What you are asked to do:
Below this sentence is a listing; return exactly its lines from the one with "zagrażające innym uczestnikom" to the one with "par viņu tiek runāts", both kept, and nothing more.

Material for this exercise:
◇ ◇ ◇ ◇
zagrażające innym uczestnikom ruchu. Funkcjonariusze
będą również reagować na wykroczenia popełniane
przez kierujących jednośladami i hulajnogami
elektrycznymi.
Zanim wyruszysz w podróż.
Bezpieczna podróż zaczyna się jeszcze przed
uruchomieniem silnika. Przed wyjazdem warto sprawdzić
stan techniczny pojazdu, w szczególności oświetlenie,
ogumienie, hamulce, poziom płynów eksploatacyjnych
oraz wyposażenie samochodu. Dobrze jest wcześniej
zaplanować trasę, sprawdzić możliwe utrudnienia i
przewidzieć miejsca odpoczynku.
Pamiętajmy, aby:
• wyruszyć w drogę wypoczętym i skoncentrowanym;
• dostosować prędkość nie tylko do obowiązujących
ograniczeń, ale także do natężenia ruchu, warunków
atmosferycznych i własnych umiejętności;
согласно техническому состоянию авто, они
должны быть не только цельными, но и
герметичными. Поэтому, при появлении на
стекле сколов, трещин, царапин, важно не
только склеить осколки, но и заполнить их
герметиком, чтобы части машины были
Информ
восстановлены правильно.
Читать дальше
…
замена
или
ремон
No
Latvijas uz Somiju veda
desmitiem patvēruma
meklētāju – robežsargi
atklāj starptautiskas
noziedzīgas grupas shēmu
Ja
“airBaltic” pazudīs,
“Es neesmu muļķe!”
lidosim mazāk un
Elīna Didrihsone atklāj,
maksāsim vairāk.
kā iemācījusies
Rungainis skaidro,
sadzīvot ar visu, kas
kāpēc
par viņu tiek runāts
◇ ◇ ◇ ◇
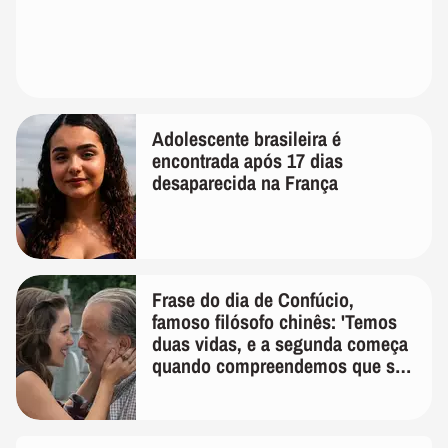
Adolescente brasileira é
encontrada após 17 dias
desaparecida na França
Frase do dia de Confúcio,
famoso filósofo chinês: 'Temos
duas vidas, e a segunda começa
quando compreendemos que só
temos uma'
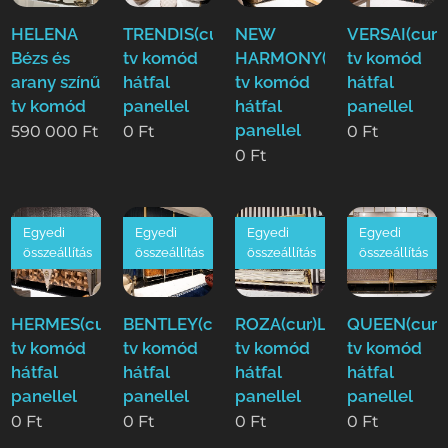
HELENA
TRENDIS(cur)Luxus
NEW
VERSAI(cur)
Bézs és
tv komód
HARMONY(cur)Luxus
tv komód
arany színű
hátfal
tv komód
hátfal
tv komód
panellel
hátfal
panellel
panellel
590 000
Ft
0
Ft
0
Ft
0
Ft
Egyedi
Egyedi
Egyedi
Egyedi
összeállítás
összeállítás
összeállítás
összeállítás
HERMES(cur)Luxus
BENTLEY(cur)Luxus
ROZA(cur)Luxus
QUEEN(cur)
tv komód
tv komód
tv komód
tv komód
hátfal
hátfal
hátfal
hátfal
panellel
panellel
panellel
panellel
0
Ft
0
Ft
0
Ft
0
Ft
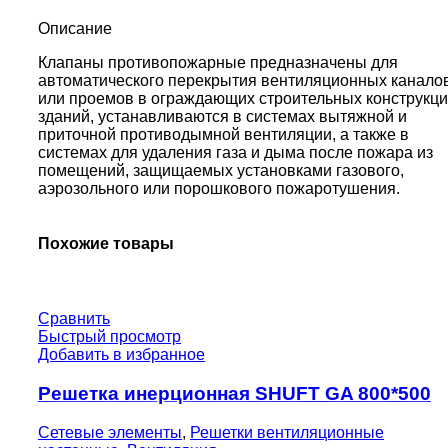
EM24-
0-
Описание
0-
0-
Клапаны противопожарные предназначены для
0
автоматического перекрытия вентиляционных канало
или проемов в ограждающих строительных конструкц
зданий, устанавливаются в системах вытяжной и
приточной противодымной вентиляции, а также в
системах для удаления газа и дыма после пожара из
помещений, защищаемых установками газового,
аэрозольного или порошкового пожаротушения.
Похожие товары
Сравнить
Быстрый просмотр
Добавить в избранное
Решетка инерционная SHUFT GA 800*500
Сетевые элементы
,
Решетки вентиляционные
◇ ◇ ◇ ◇
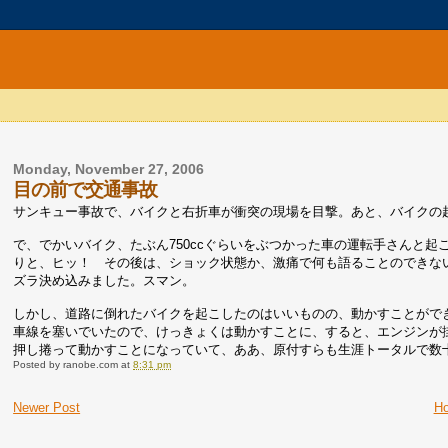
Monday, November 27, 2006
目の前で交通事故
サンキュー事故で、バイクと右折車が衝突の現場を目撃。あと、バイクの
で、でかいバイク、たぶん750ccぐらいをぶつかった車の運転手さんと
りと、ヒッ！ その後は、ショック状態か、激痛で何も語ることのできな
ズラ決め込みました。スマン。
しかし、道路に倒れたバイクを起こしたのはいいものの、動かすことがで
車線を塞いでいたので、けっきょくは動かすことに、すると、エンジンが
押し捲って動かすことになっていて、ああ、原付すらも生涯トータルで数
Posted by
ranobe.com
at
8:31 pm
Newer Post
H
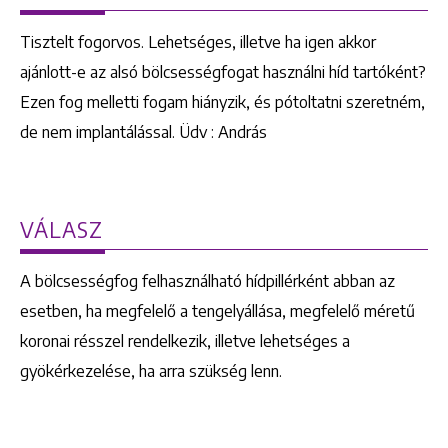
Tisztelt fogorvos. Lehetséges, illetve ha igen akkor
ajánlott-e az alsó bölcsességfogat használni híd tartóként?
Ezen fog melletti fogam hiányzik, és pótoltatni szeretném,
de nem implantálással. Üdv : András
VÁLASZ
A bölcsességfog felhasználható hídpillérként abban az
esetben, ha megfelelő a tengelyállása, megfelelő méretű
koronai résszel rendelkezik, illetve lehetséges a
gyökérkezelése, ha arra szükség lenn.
◇ ◇ ◇ ◇
Exercise solution:
zagrażające innym uczestnikom ruchu. Funkcjonariusze
będą również reagować na wykroczenia popełniane
przez kierujących jednośladami i hulajnogami
elektrycznymi.
Zanim wyruszysz w podróż.
Bezpieczna podróż zaczyna się jeszcze przed
uruchomieniem silnika. Przed wyjazdem warto sprawdzić
stan techniczny pojazdu, w szczególności oświetlenie,
ogumienie, hamulce, poziom płynów eksploatacyjnych
oraz wyposażenie samochodu. Dobrze jest wcześniej
zaplanować trasę, sprawdzić możliwe utrudnienia i
przewidzieć miejsca odpoczynku.
Pamiętajmy, aby:
• wyruszyć w drogę wypoczętym i skoncentrowanym;
• dostosować prędkość nie tylko do obowiązujących
ograniczeń, ale także do natężenia ruchu, warunków
atmosferycznych i własnych umiejętności;
согласно техническому состоянию авто, они
должны быть не только цельными, но и
герметичными. Поэтому, при появлении на
стекле сколов, трещин, царапин, важно не
только склеить осколки, но и заполнить их
герметиком, чтобы части машины были
Информ
восстановлены правильно.
Читать дальше
…
замена
или
ремон
No
Latvijas uz Somiju veda
desmitiem patvēruma
meklētāju – robežsargi
atklāj starptautiskas
noziedzīgas grupas shēmu
Ja
“airBaltic” pazudīs,
“Es neesmu muļķe!”
lidosim mazāk un
Elīna Didrihsone atklāj,
maksāsim vairāk.
kā iemācījusies
Rungainis skaidro,
sadzīvot ar visu, kas
kāpēc
par viņu tiek runāts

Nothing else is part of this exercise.